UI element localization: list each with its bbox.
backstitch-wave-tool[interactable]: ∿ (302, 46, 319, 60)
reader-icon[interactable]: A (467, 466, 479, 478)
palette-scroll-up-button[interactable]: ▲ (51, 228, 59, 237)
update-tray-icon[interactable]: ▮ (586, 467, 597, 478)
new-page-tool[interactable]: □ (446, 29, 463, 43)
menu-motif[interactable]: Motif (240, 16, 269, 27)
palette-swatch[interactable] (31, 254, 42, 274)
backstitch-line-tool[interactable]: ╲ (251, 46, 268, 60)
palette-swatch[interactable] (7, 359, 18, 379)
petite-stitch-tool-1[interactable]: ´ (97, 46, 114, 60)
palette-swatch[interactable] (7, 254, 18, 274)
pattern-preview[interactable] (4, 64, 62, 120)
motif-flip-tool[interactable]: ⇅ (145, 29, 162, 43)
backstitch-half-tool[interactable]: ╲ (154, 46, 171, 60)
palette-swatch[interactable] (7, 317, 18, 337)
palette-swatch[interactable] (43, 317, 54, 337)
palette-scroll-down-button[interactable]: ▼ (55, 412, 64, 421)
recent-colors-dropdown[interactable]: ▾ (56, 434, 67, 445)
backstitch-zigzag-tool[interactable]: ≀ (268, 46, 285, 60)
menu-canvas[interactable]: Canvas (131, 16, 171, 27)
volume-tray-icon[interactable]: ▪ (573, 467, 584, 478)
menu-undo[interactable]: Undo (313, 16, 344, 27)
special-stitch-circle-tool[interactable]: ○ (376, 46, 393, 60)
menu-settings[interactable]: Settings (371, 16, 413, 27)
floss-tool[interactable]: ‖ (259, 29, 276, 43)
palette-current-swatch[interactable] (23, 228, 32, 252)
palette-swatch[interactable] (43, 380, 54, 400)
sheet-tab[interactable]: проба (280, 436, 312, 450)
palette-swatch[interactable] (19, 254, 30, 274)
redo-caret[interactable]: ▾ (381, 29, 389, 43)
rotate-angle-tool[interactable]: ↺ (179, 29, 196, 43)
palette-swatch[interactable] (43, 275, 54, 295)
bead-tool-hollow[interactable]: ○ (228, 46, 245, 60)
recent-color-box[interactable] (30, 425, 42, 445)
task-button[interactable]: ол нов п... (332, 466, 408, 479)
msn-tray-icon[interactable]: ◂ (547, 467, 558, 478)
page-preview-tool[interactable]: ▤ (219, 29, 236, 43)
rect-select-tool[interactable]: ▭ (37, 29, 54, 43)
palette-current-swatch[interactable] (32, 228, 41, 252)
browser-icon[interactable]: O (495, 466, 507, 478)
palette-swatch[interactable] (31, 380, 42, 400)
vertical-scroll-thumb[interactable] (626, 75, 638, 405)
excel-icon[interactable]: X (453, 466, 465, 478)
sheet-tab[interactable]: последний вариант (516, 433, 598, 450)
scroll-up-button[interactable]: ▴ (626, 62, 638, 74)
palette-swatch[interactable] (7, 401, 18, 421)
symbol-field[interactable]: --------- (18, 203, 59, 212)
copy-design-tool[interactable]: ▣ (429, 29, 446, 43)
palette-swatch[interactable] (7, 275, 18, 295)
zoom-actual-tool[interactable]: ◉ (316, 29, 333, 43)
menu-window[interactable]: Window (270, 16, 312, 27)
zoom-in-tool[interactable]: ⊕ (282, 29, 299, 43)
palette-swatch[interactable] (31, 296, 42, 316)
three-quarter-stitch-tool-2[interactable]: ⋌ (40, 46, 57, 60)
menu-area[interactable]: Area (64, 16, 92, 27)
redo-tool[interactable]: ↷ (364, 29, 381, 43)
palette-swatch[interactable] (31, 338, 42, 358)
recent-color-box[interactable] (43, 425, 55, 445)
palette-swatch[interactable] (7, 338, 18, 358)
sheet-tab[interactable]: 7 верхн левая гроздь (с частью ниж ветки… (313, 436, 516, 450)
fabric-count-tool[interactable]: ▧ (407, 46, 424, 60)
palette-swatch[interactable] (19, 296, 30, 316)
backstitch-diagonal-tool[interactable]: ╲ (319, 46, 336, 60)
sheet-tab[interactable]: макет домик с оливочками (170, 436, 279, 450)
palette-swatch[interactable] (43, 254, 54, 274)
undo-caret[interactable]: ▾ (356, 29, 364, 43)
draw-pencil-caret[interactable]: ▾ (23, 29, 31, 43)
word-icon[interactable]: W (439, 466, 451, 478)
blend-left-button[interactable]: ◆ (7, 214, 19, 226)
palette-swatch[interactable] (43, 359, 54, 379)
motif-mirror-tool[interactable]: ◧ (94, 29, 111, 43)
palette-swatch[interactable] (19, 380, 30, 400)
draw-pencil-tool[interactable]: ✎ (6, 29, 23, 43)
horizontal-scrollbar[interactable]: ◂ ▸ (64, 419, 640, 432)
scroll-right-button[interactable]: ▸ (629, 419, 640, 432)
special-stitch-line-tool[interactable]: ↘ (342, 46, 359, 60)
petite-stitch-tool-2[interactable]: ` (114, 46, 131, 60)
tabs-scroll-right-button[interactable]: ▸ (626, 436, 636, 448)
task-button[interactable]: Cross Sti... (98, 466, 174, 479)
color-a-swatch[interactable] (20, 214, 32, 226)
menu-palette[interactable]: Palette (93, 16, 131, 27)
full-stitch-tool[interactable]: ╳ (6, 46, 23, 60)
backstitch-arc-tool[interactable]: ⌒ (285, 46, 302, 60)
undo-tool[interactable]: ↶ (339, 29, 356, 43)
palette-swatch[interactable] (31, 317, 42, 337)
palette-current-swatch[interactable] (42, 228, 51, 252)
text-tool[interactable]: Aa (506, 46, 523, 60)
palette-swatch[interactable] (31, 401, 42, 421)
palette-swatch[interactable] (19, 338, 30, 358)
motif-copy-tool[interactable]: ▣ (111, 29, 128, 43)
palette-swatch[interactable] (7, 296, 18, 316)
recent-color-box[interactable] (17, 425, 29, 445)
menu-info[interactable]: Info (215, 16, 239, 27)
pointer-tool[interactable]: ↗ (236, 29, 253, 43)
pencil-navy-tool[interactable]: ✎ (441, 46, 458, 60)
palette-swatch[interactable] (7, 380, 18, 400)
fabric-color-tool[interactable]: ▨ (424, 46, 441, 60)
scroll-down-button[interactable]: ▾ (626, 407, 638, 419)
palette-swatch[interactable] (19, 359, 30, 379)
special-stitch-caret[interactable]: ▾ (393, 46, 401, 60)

┄┄┄┄┄┄┄┄┄┄┄┄┄┄┄┄┄┄┄┄

_Try it_
Using the material above, return each line in which the word "backstitch" occurs.

_Answer box_
backstitch-wave-tool[interactable]: ∿ (302, 46, 319, 60)
backstitch-line-tool[interactable]: ╲ (251, 46, 268, 60)
backstitch-half-tool[interactable]: ╲ (154, 46, 171, 60)
backstitch-zigzag-tool[interactable]: ≀ (268, 46, 285, 60)
backstitch-diagonal-tool[interactable]: ╲ (319, 46, 336, 60)
backstitch-arc-tool[interactable]: ⌒ (285, 46, 302, 60)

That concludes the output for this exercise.